### PROVIDED RECORDS
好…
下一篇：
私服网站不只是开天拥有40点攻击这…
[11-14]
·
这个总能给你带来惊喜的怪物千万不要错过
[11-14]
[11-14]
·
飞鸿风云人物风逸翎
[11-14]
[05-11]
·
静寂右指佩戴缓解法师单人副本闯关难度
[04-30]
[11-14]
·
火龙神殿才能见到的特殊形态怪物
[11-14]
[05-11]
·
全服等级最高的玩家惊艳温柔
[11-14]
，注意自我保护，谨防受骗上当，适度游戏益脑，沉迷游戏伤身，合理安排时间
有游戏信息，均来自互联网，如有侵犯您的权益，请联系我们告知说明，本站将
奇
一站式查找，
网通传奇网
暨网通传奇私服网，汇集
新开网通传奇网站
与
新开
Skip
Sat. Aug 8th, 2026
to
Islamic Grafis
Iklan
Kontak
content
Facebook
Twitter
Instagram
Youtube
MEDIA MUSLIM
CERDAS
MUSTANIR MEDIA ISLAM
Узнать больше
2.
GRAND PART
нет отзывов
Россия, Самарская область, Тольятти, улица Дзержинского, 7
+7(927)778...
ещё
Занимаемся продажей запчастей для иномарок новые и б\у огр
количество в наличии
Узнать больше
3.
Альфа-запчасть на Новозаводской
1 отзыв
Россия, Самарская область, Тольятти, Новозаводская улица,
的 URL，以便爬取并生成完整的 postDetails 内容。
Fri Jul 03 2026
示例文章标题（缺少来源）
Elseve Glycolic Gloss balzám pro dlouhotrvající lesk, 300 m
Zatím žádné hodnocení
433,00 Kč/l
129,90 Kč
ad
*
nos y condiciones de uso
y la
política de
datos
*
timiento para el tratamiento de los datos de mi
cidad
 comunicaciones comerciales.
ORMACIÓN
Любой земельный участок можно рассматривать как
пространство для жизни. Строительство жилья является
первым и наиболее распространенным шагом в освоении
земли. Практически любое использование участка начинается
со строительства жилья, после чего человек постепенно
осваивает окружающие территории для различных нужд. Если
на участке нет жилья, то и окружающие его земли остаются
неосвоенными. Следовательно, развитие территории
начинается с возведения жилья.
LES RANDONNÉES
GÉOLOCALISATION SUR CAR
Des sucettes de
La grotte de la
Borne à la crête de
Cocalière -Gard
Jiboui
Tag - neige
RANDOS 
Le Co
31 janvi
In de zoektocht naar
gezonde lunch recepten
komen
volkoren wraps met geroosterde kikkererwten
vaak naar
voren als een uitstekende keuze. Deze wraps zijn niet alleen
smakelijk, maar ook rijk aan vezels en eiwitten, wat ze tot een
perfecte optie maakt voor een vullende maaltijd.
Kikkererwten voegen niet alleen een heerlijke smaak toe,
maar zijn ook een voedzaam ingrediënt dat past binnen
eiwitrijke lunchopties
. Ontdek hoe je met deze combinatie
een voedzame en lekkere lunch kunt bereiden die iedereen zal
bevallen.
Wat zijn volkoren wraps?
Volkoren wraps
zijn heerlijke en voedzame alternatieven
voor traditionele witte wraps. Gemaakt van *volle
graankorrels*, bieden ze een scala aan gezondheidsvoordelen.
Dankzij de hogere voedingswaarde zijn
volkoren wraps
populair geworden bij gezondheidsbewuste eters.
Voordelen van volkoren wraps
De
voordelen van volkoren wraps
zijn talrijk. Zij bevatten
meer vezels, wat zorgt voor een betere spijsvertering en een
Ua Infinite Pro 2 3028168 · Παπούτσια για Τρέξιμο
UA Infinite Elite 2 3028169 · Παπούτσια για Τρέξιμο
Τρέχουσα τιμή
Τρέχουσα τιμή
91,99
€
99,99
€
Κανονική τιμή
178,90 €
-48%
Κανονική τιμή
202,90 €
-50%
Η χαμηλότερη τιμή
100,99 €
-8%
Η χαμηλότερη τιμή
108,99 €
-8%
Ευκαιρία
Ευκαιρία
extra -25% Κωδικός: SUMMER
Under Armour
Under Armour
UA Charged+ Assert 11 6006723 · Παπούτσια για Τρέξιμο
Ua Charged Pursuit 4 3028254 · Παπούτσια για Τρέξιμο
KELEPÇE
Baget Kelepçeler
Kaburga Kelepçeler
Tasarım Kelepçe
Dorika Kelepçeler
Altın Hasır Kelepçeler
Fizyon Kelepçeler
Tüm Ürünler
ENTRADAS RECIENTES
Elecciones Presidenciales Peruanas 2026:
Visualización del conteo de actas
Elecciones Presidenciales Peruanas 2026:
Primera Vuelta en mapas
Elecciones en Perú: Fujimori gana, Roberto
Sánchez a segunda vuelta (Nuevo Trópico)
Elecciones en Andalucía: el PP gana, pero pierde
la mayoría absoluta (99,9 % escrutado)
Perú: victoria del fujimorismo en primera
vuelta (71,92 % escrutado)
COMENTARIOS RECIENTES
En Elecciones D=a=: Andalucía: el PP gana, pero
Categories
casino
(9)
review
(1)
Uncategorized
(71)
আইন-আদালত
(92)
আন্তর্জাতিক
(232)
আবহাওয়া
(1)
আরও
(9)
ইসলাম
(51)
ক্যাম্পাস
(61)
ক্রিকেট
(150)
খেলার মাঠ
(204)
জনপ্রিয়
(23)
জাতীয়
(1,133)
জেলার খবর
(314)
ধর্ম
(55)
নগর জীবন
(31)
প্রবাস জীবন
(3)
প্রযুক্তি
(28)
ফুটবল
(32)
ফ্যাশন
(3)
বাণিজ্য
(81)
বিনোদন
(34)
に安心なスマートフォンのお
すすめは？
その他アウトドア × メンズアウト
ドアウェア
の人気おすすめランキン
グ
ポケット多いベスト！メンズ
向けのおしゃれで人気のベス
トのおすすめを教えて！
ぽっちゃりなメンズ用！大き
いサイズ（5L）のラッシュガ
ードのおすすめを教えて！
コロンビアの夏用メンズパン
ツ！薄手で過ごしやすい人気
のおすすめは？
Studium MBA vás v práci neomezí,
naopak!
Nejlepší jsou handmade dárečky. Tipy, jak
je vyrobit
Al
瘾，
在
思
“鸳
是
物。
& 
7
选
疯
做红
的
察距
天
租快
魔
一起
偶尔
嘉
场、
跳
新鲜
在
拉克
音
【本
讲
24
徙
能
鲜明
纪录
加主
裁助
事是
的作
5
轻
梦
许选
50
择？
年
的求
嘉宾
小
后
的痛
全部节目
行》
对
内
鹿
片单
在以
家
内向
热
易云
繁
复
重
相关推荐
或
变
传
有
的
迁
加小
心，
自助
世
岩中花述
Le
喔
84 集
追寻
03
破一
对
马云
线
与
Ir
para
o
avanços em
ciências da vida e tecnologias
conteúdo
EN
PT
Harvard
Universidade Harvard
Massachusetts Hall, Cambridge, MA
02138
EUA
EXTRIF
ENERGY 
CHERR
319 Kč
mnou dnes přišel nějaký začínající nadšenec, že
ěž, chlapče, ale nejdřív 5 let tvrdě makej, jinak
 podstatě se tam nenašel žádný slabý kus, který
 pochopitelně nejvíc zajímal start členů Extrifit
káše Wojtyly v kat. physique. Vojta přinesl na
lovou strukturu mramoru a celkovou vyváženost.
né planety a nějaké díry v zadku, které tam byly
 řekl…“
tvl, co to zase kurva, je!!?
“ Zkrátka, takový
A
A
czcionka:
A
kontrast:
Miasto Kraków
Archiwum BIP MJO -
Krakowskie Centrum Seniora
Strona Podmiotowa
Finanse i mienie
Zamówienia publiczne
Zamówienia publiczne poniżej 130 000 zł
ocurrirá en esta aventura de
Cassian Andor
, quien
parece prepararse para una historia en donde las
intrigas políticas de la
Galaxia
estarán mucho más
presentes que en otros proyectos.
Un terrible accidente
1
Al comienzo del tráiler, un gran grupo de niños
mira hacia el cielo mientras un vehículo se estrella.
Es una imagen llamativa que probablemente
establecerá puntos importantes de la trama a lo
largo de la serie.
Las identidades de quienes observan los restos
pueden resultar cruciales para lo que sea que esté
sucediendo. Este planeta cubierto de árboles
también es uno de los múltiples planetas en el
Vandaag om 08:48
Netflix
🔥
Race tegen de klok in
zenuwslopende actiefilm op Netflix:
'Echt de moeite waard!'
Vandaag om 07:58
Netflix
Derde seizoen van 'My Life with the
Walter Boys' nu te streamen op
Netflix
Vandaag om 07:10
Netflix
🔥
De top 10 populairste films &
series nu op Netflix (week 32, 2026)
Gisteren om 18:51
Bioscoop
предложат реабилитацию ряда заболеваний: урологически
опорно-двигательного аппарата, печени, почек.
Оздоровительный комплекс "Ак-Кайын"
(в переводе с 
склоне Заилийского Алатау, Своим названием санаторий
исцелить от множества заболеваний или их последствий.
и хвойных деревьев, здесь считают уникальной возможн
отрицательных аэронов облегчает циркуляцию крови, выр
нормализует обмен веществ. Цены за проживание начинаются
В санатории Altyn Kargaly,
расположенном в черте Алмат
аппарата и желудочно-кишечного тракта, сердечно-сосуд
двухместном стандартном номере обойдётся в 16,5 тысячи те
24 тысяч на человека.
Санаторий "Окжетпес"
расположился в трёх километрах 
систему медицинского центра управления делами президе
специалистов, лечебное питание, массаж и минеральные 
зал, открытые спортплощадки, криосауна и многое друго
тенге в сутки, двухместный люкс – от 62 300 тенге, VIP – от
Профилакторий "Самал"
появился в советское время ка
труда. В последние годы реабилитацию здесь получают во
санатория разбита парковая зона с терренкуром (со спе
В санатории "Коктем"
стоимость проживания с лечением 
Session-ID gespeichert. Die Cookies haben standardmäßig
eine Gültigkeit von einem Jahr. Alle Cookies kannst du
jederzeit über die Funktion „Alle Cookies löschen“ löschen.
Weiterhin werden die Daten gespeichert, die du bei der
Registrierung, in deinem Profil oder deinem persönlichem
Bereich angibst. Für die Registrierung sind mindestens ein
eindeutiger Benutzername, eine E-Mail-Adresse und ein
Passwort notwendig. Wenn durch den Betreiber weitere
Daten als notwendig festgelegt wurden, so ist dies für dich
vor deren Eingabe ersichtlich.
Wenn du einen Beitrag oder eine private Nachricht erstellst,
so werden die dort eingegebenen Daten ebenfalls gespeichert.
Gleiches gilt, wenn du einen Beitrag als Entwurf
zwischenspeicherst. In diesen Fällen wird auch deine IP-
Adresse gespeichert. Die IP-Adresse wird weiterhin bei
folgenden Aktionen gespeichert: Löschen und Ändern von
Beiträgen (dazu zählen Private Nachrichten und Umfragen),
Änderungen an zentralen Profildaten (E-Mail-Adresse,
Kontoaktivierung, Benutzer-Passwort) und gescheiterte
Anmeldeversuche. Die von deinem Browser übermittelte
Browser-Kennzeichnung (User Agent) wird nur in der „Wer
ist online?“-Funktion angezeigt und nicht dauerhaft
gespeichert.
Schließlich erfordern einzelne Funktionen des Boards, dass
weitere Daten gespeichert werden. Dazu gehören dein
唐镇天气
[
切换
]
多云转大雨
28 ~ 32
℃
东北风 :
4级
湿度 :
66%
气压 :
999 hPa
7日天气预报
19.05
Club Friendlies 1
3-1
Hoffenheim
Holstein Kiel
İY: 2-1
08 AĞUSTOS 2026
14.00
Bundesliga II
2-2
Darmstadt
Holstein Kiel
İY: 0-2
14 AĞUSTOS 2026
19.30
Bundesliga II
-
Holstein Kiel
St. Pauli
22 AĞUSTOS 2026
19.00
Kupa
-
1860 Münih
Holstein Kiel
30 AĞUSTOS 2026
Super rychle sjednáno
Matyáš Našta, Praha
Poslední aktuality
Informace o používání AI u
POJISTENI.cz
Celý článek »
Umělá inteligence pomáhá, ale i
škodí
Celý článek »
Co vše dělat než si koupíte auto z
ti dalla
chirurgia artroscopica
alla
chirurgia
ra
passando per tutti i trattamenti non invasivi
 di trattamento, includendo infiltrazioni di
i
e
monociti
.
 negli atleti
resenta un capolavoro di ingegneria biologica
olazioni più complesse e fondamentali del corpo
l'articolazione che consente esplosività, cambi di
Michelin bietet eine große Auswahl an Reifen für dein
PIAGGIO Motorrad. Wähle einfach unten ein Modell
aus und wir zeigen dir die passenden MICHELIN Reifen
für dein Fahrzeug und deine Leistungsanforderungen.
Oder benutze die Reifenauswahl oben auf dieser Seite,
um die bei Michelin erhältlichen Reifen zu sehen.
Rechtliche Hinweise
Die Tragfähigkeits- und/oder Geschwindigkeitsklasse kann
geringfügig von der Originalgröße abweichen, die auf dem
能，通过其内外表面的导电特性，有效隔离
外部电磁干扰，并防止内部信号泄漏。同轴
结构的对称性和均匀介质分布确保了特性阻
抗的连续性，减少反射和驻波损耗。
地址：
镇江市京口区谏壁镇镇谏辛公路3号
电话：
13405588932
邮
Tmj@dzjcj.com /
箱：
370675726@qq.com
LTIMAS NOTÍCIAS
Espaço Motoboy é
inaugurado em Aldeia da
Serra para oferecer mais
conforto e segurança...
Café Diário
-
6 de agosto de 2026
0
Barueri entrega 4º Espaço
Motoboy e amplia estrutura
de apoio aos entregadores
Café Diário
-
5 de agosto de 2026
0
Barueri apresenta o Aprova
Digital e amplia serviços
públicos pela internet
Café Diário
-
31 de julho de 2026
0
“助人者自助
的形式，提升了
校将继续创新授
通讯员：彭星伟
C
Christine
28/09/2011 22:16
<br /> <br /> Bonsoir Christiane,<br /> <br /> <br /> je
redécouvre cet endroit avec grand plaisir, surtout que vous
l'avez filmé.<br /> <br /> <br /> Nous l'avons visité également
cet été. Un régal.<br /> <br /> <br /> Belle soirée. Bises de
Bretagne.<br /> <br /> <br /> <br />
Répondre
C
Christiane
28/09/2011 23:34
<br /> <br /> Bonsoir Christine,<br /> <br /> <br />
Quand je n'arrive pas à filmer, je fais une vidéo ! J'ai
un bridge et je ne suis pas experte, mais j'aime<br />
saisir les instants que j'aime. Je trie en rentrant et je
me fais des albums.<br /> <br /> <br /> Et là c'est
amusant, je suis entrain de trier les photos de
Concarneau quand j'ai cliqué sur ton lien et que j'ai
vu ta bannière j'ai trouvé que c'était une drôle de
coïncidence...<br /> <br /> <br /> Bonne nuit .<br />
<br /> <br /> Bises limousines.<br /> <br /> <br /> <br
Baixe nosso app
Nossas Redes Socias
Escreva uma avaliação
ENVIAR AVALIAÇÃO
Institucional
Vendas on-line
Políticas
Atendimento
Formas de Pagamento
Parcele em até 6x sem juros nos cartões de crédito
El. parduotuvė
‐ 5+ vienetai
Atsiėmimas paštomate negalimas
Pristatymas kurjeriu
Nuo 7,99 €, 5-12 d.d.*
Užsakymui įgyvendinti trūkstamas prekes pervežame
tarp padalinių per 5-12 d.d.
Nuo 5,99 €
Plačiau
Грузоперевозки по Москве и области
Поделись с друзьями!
######
WHAT TO WORK ON: Of the entries above, repeat exactly the lines from the line with "ěž, chlapče, ale" through the line with "(в переводе с", both of them included.

TASK OUTPUT:
ěž, chlapče, ale nejdřív 5 let tvrdě makej, jinak
 podstatě se tam nenašel žádný slabý kus, který
 pochopitelně nejvíc zajímal start členů Extrifit
káše Wojtyly v kat. physique. Vojta přinesl na
lovou strukturu mramoru a celkovou vyváženost.
né planety a nějaké díry v zadku, které tam byly
 řekl…“
tvl, co to zase kurva, je!!?
“ Zkrátka, takový
A
A
czcionka:
A
kontrast:
Miasto Kraków
Archiwum BIP MJO -
Krakowskie Centrum Seniora
Strona Podmiotowa
Finanse i mienie
Zamówienia publiczne
Zamówienia publiczne poniżej 130 000 zł
ocurrirá en esta aventura de
Cassian Andor
, quien
parece prepararse para una historia en donde las
intrigas políticas de la
Galaxia
estarán mucho más
presentes que en otros proyectos.
Un terrible accidente
1
Al comienzo del tráiler, un gran grupo de niños
mira hacia el cielo mientras un vehículo se estrella.
Es una imagen llamativa que probablemente
establecerá puntos importantes de la trama a lo
largo de la serie.
Las identidades de quienes observan los restos
pueden resultar cruciales para lo que sea que esté
sucediendo. Este planeta cubierto de árboles
también es uno de los múltiples planetas en el
Vandaag om 08:48
Netflix
🔥
Race tegen de klok in
zenuwslopende actiefilm op Netflix:
'Echt de moeite waard!'
Vandaag om 07:58
Netflix
Derde seizoen van 'My Life with the
Walter Boys' nu te streamen op
Netflix
Vandaag om 07:10
Netflix
🔥
De top 10 populairste films &
series nu op Netflix (week 32, 2026)
Gisteren om 18:51
Bioscoop
предложат реабилитацию ряда заболеваний: урологически
опорно-двигательного аппарата, печени, почек.
Оздоровительный комплекс "Ак-Кайын"
(в переводе с 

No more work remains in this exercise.